■ **What is expected**
What you give back should be exactly the lines from the one with "Target: esophagus. Return masks as SVG." through the end of the data, without the pictures.

━━━ Study material

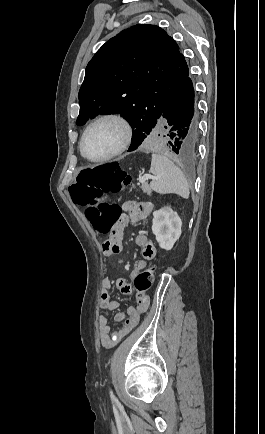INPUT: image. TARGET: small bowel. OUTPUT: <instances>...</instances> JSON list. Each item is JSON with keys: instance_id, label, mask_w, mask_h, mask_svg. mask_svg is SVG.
I'll return each instance as SVG.
<instances>
[{"instance_id": "obj_1", "label": "small bowel", "mask_w": 265, "mask_h": 434, "mask_svg": "<svg viewBox=\"0 0 265 434\" xmlns=\"http://www.w3.org/2000/svg\"><path fill=\"white\" fill-rule=\"evenodd\" d=\"M152 210L153 206L148 202L127 201L124 204V214L122 218L111 231L109 238L104 241L102 245V252L105 259L117 255L122 251V235L125 226L129 222L135 225H141L150 216ZM135 244L141 250L142 259L135 262L134 270L130 276L131 280H134L135 275L146 268L147 261L152 260L156 256V248L146 234L137 235ZM114 283L116 288L123 295L132 294V287L125 278L118 277ZM112 285L113 283L108 277H103L101 281L99 305L101 309L106 311H114L119 307V302L112 299L110 294ZM143 307H146V304H143ZM141 314H138V309L135 306L128 307L126 312H117L113 319L115 322L122 324L114 332H111L108 317L103 314L99 315L98 330L101 346L105 349L113 348L135 326L133 325L131 328H126L123 326L124 321L131 316H136L139 321ZM122 329H125V332H122Z\"/></svg>"}]
</instances>
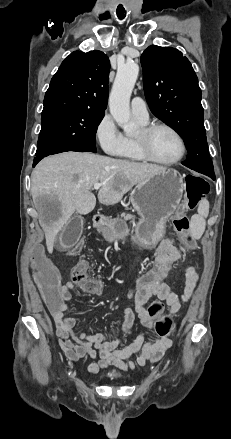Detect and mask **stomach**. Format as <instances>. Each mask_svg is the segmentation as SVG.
Returning a JSON list of instances; mask_svg holds the SVG:
<instances>
[{
	"instance_id": "0dacf381",
	"label": "stomach",
	"mask_w": 231,
	"mask_h": 439,
	"mask_svg": "<svg viewBox=\"0 0 231 439\" xmlns=\"http://www.w3.org/2000/svg\"><path fill=\"white\" fill-rule=\"evenodd\" d=\"M183 177L174 169L162 170L139 182L130 194V201L140 219L135 225V242L153 248L165 233L168 218L177 209L183 194ZM104 238L113 242L129 233L121 219H110L101 227Z\"/></svg>"
}]
</instances>
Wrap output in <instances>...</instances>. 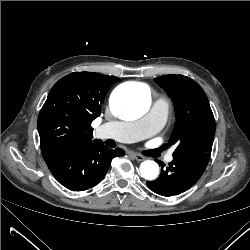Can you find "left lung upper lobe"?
I'll return each mask as SVG.
<instances>
[{
  "label": "left lung upper lobe",
  "instance_id": "1",
  "mask_svg": "<svg viewBox=\"0 0 250 250\" xmlns=\"http://www.w3.org/2000/svg\"><path fill=\"white\" fill-rule=\"evenodd\" d=\"M155 81L166 90L175 106L176 124L168 144L177 146L173 157L211 153L215 120L200 85L182 75L160 76Z\"/></svg>",
  "mask_w": 250,
  "mask_h": 250
}]
</instances>
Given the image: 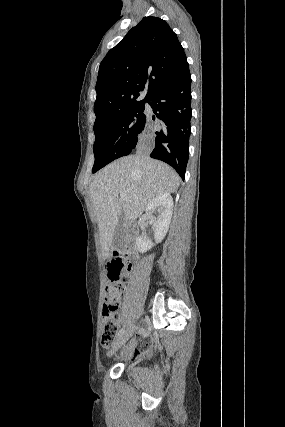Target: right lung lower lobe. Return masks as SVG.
I'll return each mask as SVG.
<instances>
[{"label": "right lung lower lobe", "instance_id": "obj_1", "mask_svg": "<svg viewBox=\"0 0 285 427\" xmlns=\"http://www.w3.org/2000/svg\"><path fill=\"white\" fill-rule=\"evenodd\" d=\"M149 103L157 116V128L150 156L171 165L185 178L189 158L191 134V75L187 72L179 81L157 92ZM152 119H155L153 117ZM151 118L147 116L143 132L146 133Z\"/></svg>", "mask_w": 285, "mask_h": 427}]
</instances>
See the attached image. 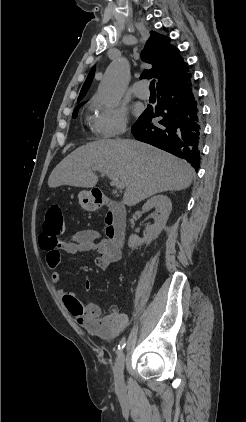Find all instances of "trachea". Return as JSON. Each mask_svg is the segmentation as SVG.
Wrapping results in <instances>:
<instances>
[{
    "label": "trachea",
    "instance_id": "1",
    "mask_svg": "<svg viewBox=\"0 0 246 422\" xmlns=\"http://www.w3.org/2000/svg\"><path fill=\"white\" fill-rule=\"evenodd\" d=\"M150 90H155V80L150 82Z\"/></svg>",
    "mask_w": 246,
    "mask_h": 422
}]
</instances>
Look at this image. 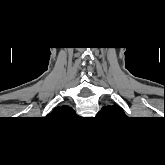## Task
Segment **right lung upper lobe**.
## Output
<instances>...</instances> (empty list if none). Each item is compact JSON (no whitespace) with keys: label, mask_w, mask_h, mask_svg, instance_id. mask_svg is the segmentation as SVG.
Instances as JSON below:
<instances>
[{"label":"right lung upper lobe","mask_w":165,"mask_h":165,"mask_svg":"<svg viewBox=\"0 0 165 165\" xmlns=\"http://www.w3.org/2000/svg\"><path fill=\"white\" fill-rule=\"evenodd\" d=\"M75 114V111L66 105L57 106L54 108V110L47 116L49 118H67L68 116H71Z\"/></svg>","instance_id":"cb5924a9"}]
</instances>
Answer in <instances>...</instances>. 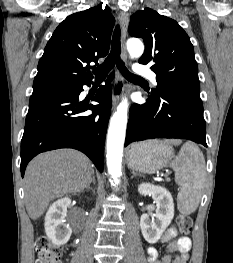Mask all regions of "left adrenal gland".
Here are the masks:
<instances>
[{"label": "left adrenal gland", "instance_id": "1", "mask_svg": "<svg viewBox=\"0 0 233 263\" xmlns=\"http://www.w3.org/2000/svg\"><path fill=\"white\" fill-rule=\"evenodd\" d=\"M136 176H142V175H141V174H138V173H136V172H134V171H132L131 179L134 178V177H136Z\"/></svg>", "mask_w": 233, "mask_h": 263}]
</instances>
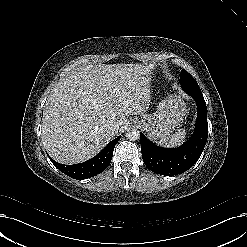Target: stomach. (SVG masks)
<instances>
[{"label":"stomach","instance_id":"stomach-1","mask_svg":"<svg viewBox=\"0 0 247 247\" xmlns=\"http://www.w3.org/2000/svg\"><path fill=\"white\" fill-rule=\"evenodd\" d=\"M186 103L179 95H169L152 115H143L139 125L152 140L169 136L186 115Z\"/></svg>","mask_w":247,"mask_h":247}]
</instances>
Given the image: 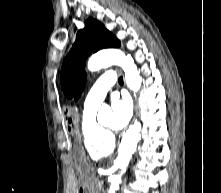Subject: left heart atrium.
Here are the masks:
<instances>
[{"label":"left heart atrium","mask_w":221,"mask_h":193,"mask_svg":"<svg viewBox=\"0 0 221 193\" xmlns=\"http://www.w3.org/2000/svg\"><path fill=\"white\" fill-rule=\"evenodd\" d=\"M113 124L117 129L124 128L132 116V103L126 96H114L111 101Z\"/></svg>","instance_id":"left-heart-atrium-1"}]
</instances>
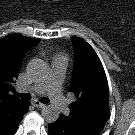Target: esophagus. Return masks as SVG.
Returning <instances> with one entry per match:
<instances>
[{
	"mask_svg": "<svg viewBox=\"0 0 135 135\" xmlns=\"http://www.w3.org/2000/svg\"><path fill=\"white\" fill-rule=\"evenodd\" d=\"M32 105L38 108H43L45 105L41 103L39 100L32 101Z\"/></svg>",
	"mask_w": 135,
	"mask_h": 135,
	"instance_id": "34e87169",
	"label": "esophagus"
}]
</instances>
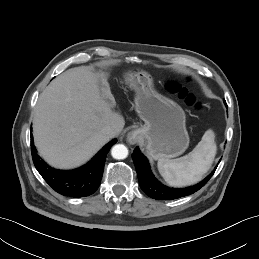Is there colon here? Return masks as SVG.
Here are the masks:
<instances>
[{"label":"colon","mask_w":259,"mask_h":259,"mask_svg":"<svg viewBox=\"0 0 259 259\" xmlns=\"http://www.w3.org/2000/svg\"><path fill=\"white\" fill-rule=\"evenodd\" d=\"M166 85L172 93L176 94L188 106L195 110H200L202 108V103L188 87L181 85L175 80H168Z\"/></svg>","instance_id":"1"}]
</instances>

━━━━━━

■ **Finished task**
Target: esophagus. Return masks as SVG.
Returning <instances> with one entry per match:
<instances>
[{
	"mask_svg": "<svg viewBox=\"0 0 135 135\" xmlns=\"http://www.w3.org/2000/svg\"><path fill=\"white\" fill-rule=\"evenodd\" d=\"M32 105L38 108H43L45 105L41 103L39 100L32 101Z\"/></svg>",
	"mask_w": 135,
	"mask_h": 135,
	"instance_id": "34e87169",
	"label": "esophagus"
}]
</instances>
Is there colon here? Return masks as SVG.
Here are the masks:
<instances>
[{"label":"colon","mask_w":259,"mask_h":259,"mask_svg":"<svg viewBox=\"0 0 259 259\" xmlns=\"http://www.w3.org/2000/svg\"><path fill=\"white\" fill-rule=\"evenodd\" d=\"M166 85L172 93L176 94L188 106L195 110H200L202 108V103L188 87L181 85L175 80H168Z\"/></svg>","instance_id":"1"}]
</instances>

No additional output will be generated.